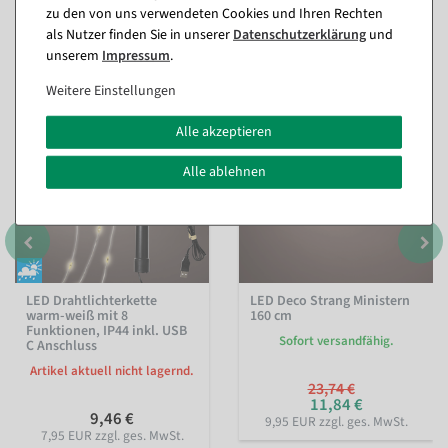
zu den von uns verwendeten Cookies und Ihren Rechten
Passende Artikel zu diesem Produkt
als Nutzer finden Sie in unserer
Daten­schutz­erklärung
und
(8)
unserem
Impressum
.
Weitere Einstellungen
%
Alle akzeptieren
Alle ablehnen
LED Drahtlichterkette
LED Deco Strang Ministern
warm-weiß mit 8
160 cm
Funktionen, IP44 inkl. USB
Sofort versandfähig.
C Anschluss
Artikel aktuell nicht lagernd.
23,74 €
11,84 €
9,46 €
9,95 EUR zzgl. ges. MwSt.
7,95 EUR zzgl. ges. MwSt.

═══

== TRY IT ==
Every entry above should be written out again verbatim, with no pictures included.

== RESULT BELOW ==
zu den von uns verwendeten Cookies und Ihren Rechten
Passende Artikel zu diesem Produkt
als Nutzer finden Sie in unserer
Daten­schutz­erklärung
und
(8)
unserem
Impressum
.
Weitere Einstellungen
%
Alle akzeptieren
Alle ablehnen
LED Drahtlichterkette
LED Deco Strang Ministern
warm-weiß mit 8
160 cm
Funktionen, IP44 inkl. USB
Sofort versandfähig.
C Anschluss
Artikel aktuell nicht lagernd.
23,74 €
11,84 €
9,46 €
9,95 EUR zzgl. ges. MwSt.
7,95 EUR zzgl. ges. MwSt.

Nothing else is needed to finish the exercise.